I love you Katy! I have been praying for you sweetheart! This really touched me………..Just when you think how much more can I take you know that there is a reason and God has a plan for you sweetie & all of us…….we don’t always understand why at the moment but time and prayers have a way of Healing!!! I LOVE YOU with all of my heart!! Bless you and give those kiddos BIG HUGS & KISSES from Auntie Bethie!! Xoxoxo
Katy, thank you for sharing what must be a terribly painful season in your life. I pray that God will hold you tight and see you through this. I wish I could give you a big hug!!!!
Katy,
Thanks so much for sharing your sadness with us. That song is one of my favorites ( I actually like her voice through the whole song!), and I listen to it several times a week. It takes me back to a time of great sadness , and profound gratitude in my life.I’ve never had a miscarriage, but, as you know, I’ve lost a child. In the future,you will look back on this time in your life and marvel at how our great God loved you through all the tears and grief that you are experiencing. Sometimes I long for that feeling of closeness and tenderness that only comes through walking through the valley with Him, (but, of course, being human, I don’t want to actually experience any pain!). You will look back, and realize what a sweet time it was with the Lord. Right now, you just have to hold on tight to what you know about Him, and not how you feel. When you think you cannot stand the pain any longer, pray to him to have mercy on you, and give you a reprieve from the pain. He always did this for me. It may have been just a few minutes or hours, and it would come back like a wave that washes over us, but it allowed me to catch my breath, and enjoy the gifts that He had given me. I will continue to pray for you, and I’m so thankful for you and your whole family.
“Miss Fran”
Ps. 34:18 The Lord is close to the brokenhearted and saves those who are crushed in spirit.
I’m so glad you shared this! I was worried about what happened to you. Thank you for sharing and for being so open.
And get yer hands outta yer dress and get a real hair stylist too!
Thank you for the humor. 🙁
Katy, I just got put onto your site via fb. I am glad that I did. I already have been provided laughs & tears. I know the mother pain of not getting those babies into this life…but I also know the great blessings they have provided me in lessons, experiences & hope forthe next life. My heart goes out to you and am grateful for the moment you gave me to stop and reflect on my own experiences too. You are a strength to others to share your experience and reach out with love and understanding. Thank you. I included a music video of an inspirational singer that wrote a song that touched my soul for my Beautiful Heartbreak…thought you might like it.

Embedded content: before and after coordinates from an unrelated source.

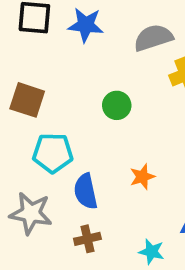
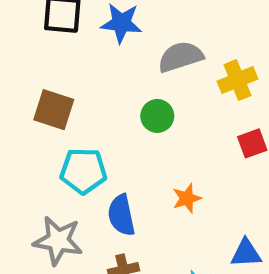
gray semicircle: (153, 38) -> (180, 57), moved

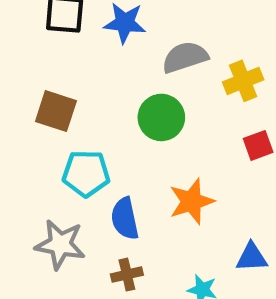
green circle: (157, 116) -> (161, 117), size x1.4
orange star: (187, 198) -> (191, 201), size x1.5

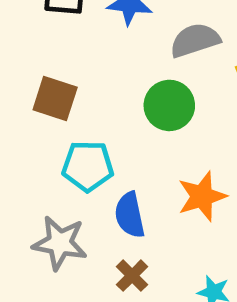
brown cross: (127, 275) -> (132, 276), turned -32

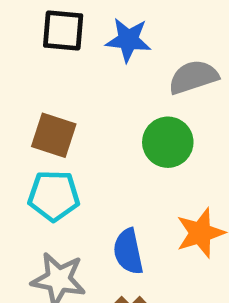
cyan pentagon: (88, 166) -> (54, 196), moved

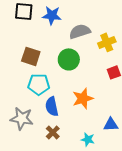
brown square: (54, 135) -> (31, 56), moved
cyan pentagon: (54, 196) -> (39, 84), moved

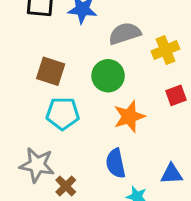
orange star: (83, 98) -> (129, 117), moved
blue semicircle: (52, 106) -> (116, 163), moved
brown cross: (53, 132) -> (66, 186), moved

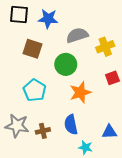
brown square: (51, 71) -> (33, 49), moved
cyan pentagon: (63, 114) -> (35, 90), turned 30
brown cross: (66, 186) -> (43, 131), moved, turned 32

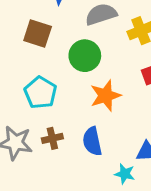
brown cross: (43, 131) -> (52, 138), moved
cyan star: (85, 147) -> (125, 174), moved

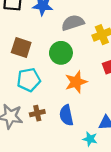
brown square: (38, 34) -> (21, 47), moved
cyan pentagon: (40, 93) -> (29, 80), turned 30

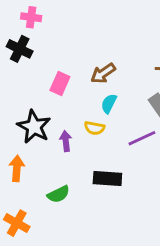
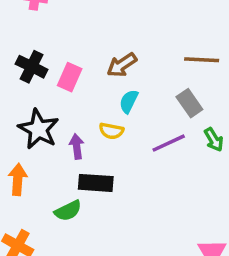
black cross: (20, 49) -> (32, 67), moved
black rectangle: (107, 178) -> (96, 183), moved

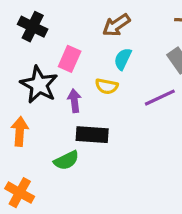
pink rectangle: (70, 77) -> (70, 59), moved

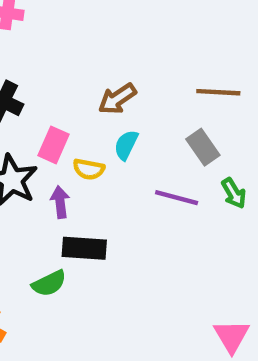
yellow semicircle: (107, 86) -> (89, 169), moved
purple line: (160, 98) -> (177, 198), turned 40

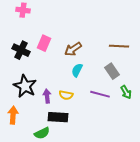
pink rectangle: (54, 145) -> (44, 43), moved
yellow semicircle: (89, 169) -> (66, 95), moved

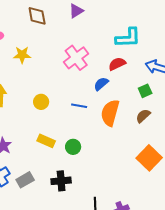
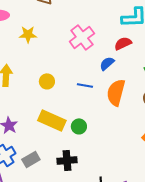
yellow rectangle: (46, 141) -> (52, 120), size x1.5

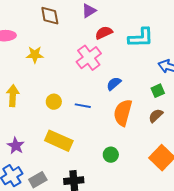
red semicircle: (123, 43) -> (104, 33), moved
blue line: (85, 85) -> (83, 106), moved
green circle: (79, 126) -> (111, 155), moved

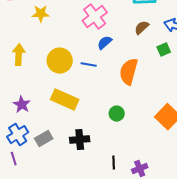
blue semicircle: (114, 84) -> (105, 43), moved
yellow circle: (54, 102) -> (60, 61), size x1.6
brown semicircle: (156, 116) -> (142, 28), moved

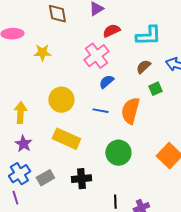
green square: (164, 50) -> (155, 89), moved
yellow arrow: (19, 55) -> (20, 113), moved
blue line: (89, 65) -> (100, 111), moved
green circle: (117, 114) -> (118, 153), size x1.6

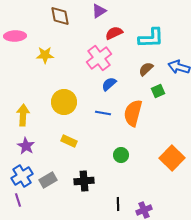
yellow rectangle: (66, 139) -> (69, 141), size x0.6
green circle: (118, 153) -> (121, 155), size x0.6

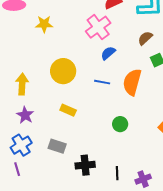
gray rectangle: (48, 180) -> (57, 146), moved, turned 48
black cross: (84, 181) -> (85, 165), moved

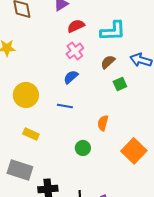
pink cross: (98, 27) -> (75, 51), moved, size x0.7
orange semicircle: (132, 82) -> (103, 123), moved, size x0.6
gray rectangle: (57, 146) -> (20, 170), size x1.4

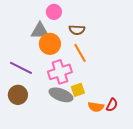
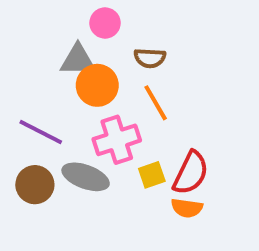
gray ellipse: (61, 95) -> (86, 177), moved
red semicircle: (112, 105) -> (191, 173), moved, size x1.6

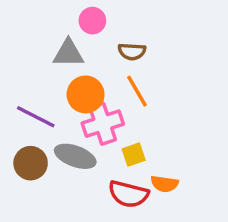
orange circle: (97, 85) -> (86, 94), moved
red semicircle: (191, 173) -> (128, 194), moved, turned 78

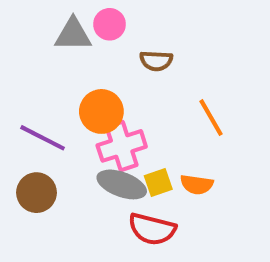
gray triangle: (68, 53) -> (73, 34), moved
orange line: (137, 91) -> (211, 118), moved
gray ellipse: (75, 156) -> (122, 184), moved
orange semicircle: (165, 184) -> (197, 184), moved

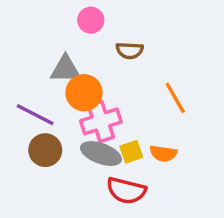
gray triangle: (73, 34) -> (65, 69), moved
brown circle: (37, 193) -> (45, 150), moved

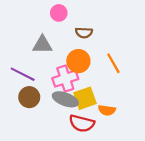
orange circle: (84, 93) -> (78, 61), moved
yellow square: (131, 152) -> (85, 98), size x1.5
orange semicircle: (163, 153) -> (107, 110), moved

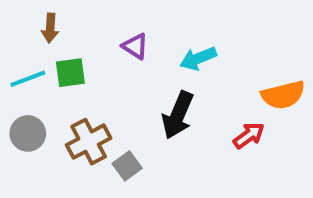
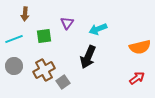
purple triangle: (135, 46) -> (67, 23), turned 32
green square: (70, 73) -> (44, 36), moved
red arrow: (249, 135) -> (137, 78), moved

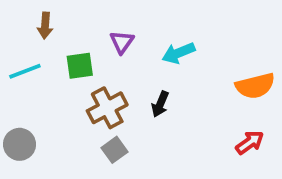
black arrow: (88, 57) -> (160, 104), size x0.6
gray circle: (14, 66) -> (19, 144), moved
brown cross: (44, 70) -> (107, 108), moved

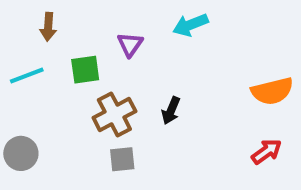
cyan arrow: (178, 53) -> (190, 25), moved
gray square: (115, 150) -> (122, 159), turned 30

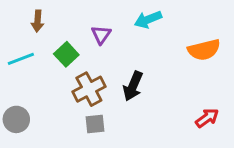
green square: (85, 70) -> (66, 54), turned -35
orange semicircle: (272, 91) -> (204, 50), moved
black arrow: (171, 111) -> (133, 86), size x1.4

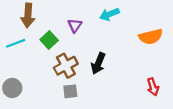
brown arrow: (38, 21) -> (28, 15), size x1.5
red arrow: (207, 118) -> (153, 87), turned 108

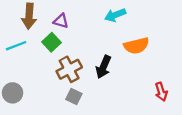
purple triangle: (75, 25) -> (61, 21), moved, turned -48
orange semicircle: (151, 37) -> (136, 46), moved
gray square: (70, 91) -> (74, 96), turned 32

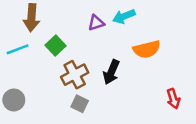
purple triangle: (61, 21) -> (96, 23), moved, turned -35

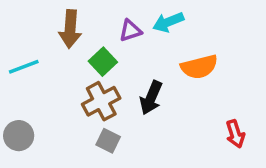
brown arrow: (32, 18) -> (70, 29), moved
green square: (56, 46) -> (103, 62), moved

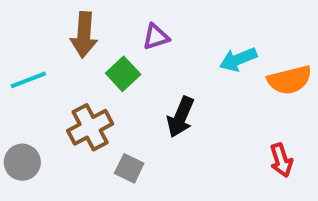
cyan arrow: (168, 22) -> (238, 59), moved
orange semicircle: (199, 67) -> (290, 80), moved
brown cross: (101, 101) -> (90, 127), moved

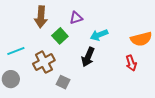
cyan arrow: (238, 59) -> (99, 35), moved
cyan line: (28, 80) -> (16, 51), moved
red arrow: (281, 160) -> (131, 63), moved

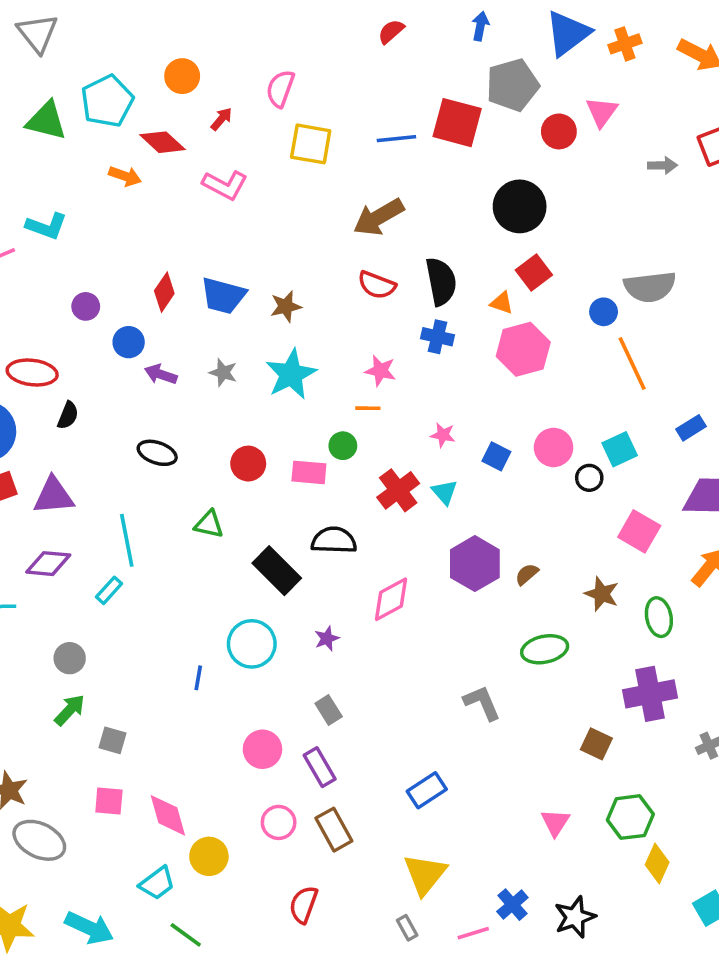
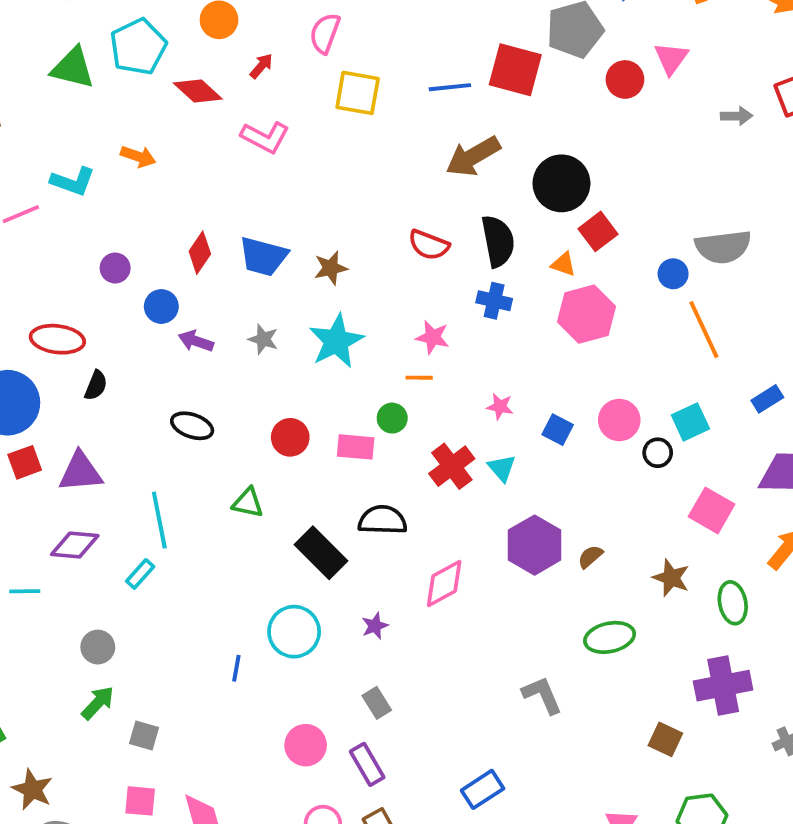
orange arrow: (125, 176) -> (138, 156), moved
black circle: (520, 206) -> (561, 183), moved
brown arrow: (379, 217) -> (473, 156), moved

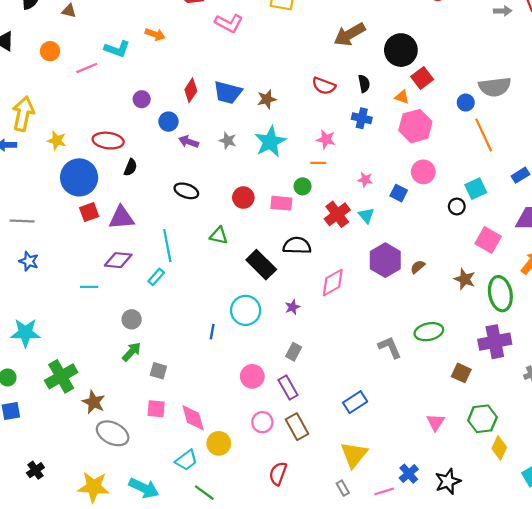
black semicircle: (498, 241) -> (364, 84), size x0.6
pink circle: (619, 420) -> (423, 172), moved
green ellipse: (733, 603) -> (500, 294), size x1.4
green ellipse: (610, 637) -> (429, 332), moved
gray rectangle: (377, 703) -> (294, 352), turned 60

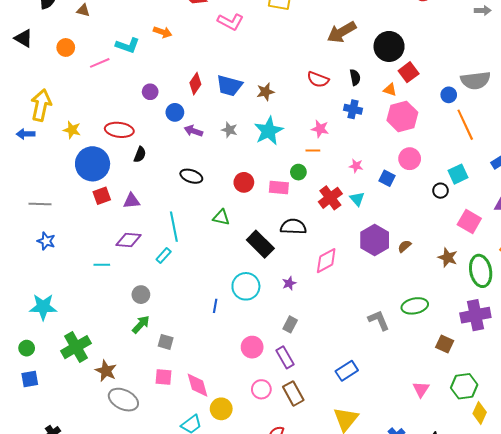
purple triangle: (122, 218) -> (132, 201), size x0.7

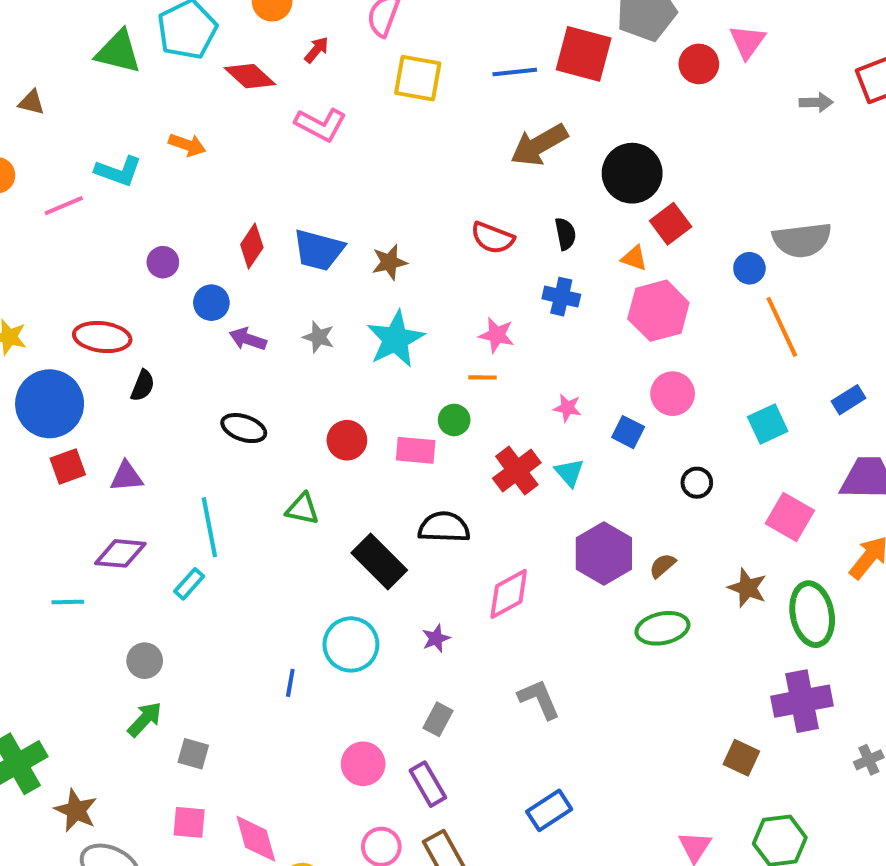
black circle: (440, 191) -> (697, 483), moved
green ellipse: (415, 306) -> (662, 628), moved
gray L-shape: (379, 320) -> (539, 699), moved

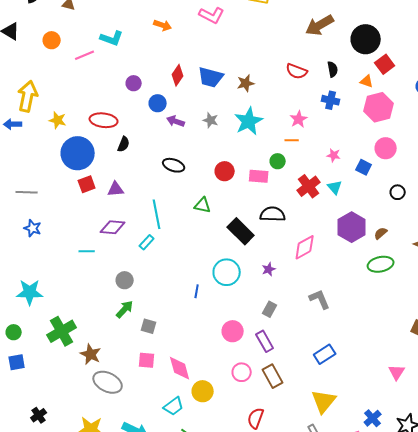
orange arrow: (187, 145) -> (163, 25), moved
pink star: (497, 335) -> (299, 119), turned 30

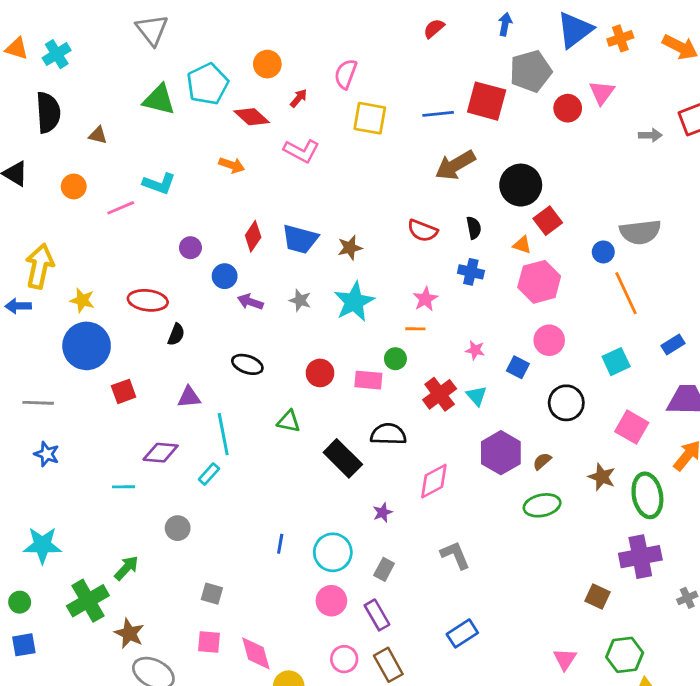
blue circle: (78, 153) -> (87, 346), moved
purple triangle: (116, 189) -> (189, 397), moved
black circle: (398, 192) -> (566, 403), size x1.6
cyan circle: (227, 272) -> (333, 552), moved
green arrow: (125, 309) -> (126, 568), moved

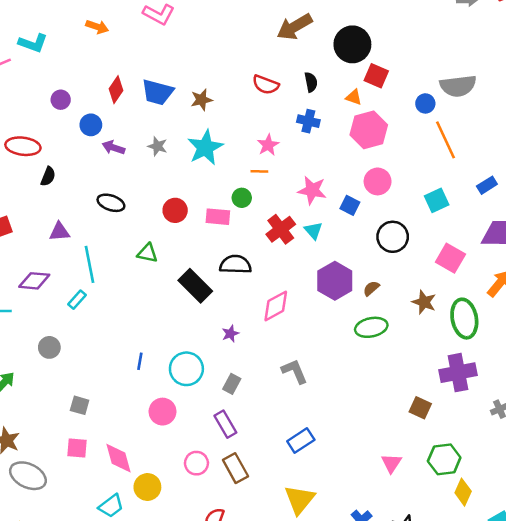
red square: (548, 221) -> (376, 76), turned -30
pink star: (475, 350) -> (312, 190), size x1.6
pink circle: (331, 601) -> (163, 412), moved

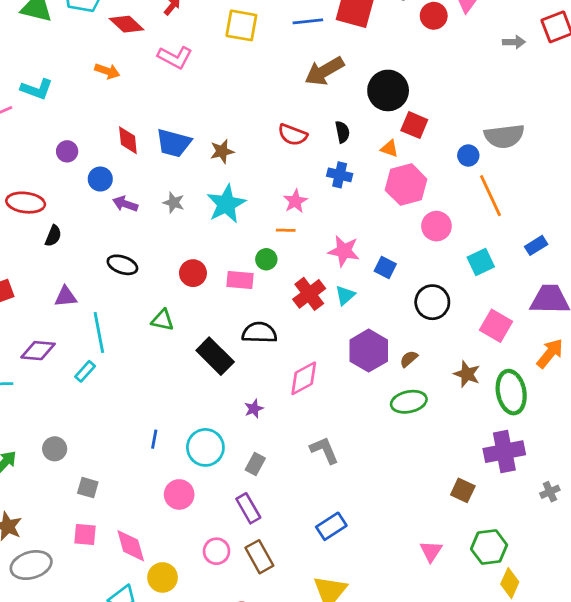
red diamond: (116, 90) -> (128, 140), turned -40
pink circle: (378, 181) -> (436, 226), moved
cyan triangle: (313, 230) -> (345, 295), turned 30
gray circle: (49, 347) -> (55, 449), moved
gray ellipse: (28, 476) -> (31, 565), turned -42

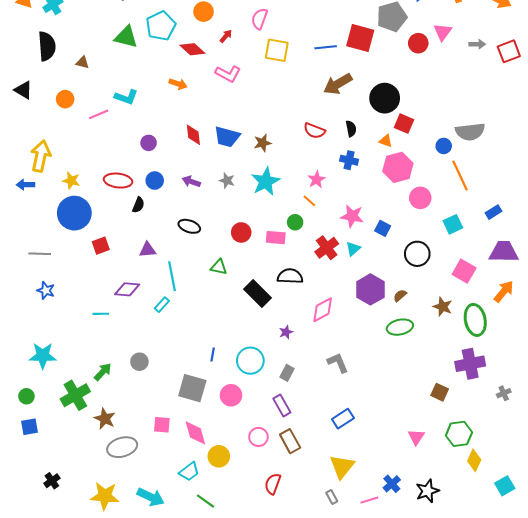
gray arrow: (514, 42) -> (477, 44), moved
blue circle: (100, 179) -> (155, 181), moved
orange line: (286, 230) -> (309, 201), turned 40
gray square: (88, 488) -> (192, 388), moved, size x1.8

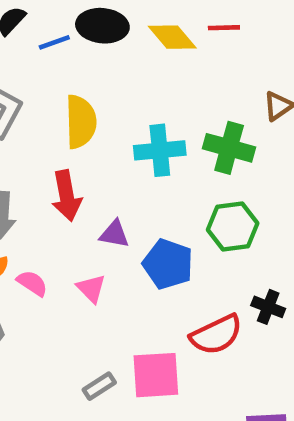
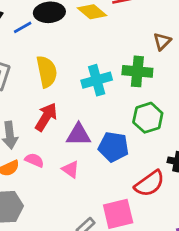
red arrow: (67, 196) -> (46, 117), turned -128
purple triangle: (114, 234) -> (79, 135), size x1.4
pink semicircle: (32, 283) -> (34, 160), moved

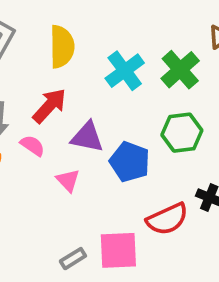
green cross: (137, 71) -> (180, 70), turned 32
cyan cross: (97, 80) -> (125, 71), turned -32
pink semicircle: (34, 160) -> (33, 146), moved

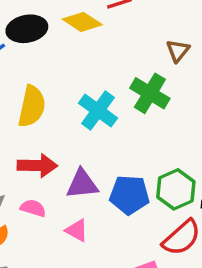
yellow semicircle: (62, 47) -> (32, 106), turned 30
red arrow: (49, 106) -> (37, 166), turned 66
green hexagon: (182, 133) -> (176, 189), moved

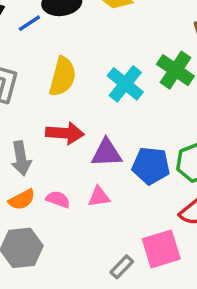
pink semicircle: (33, 208) -> (58, 199), moved
pink triangle: (77, 230) -> (99, 197), turned -40

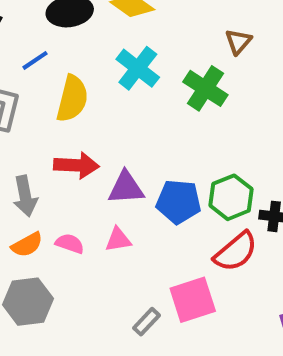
blue line: (29, 23) -> (35, 60), moved
cyan cross: (125, 84) -> (138, 68), moved

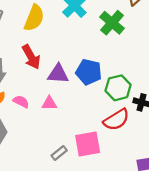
red arrow: (76, 165) -> (31, 57), turned 50
blue pentagon: (179, 202) -> (89, 72), moved

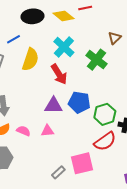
red arrow: (31, 57) -> (59, 74), moved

http://youtu.be/xyX-I-um5Kk
Love you my girl… xoxo
I had two miscarriages nearly four years ago now, one right after the other. Before my two little girls with me now. It’s been a long, hard road out of the anger, disappointment, and depression that I found myself in during the months that followed. Every time I hear that song, I’m overwhelmed with humility. I have no idea why I lost my babies. But I do know that God allowed it to happen and that I’m more broken, more usable for it. You will be in my prayers.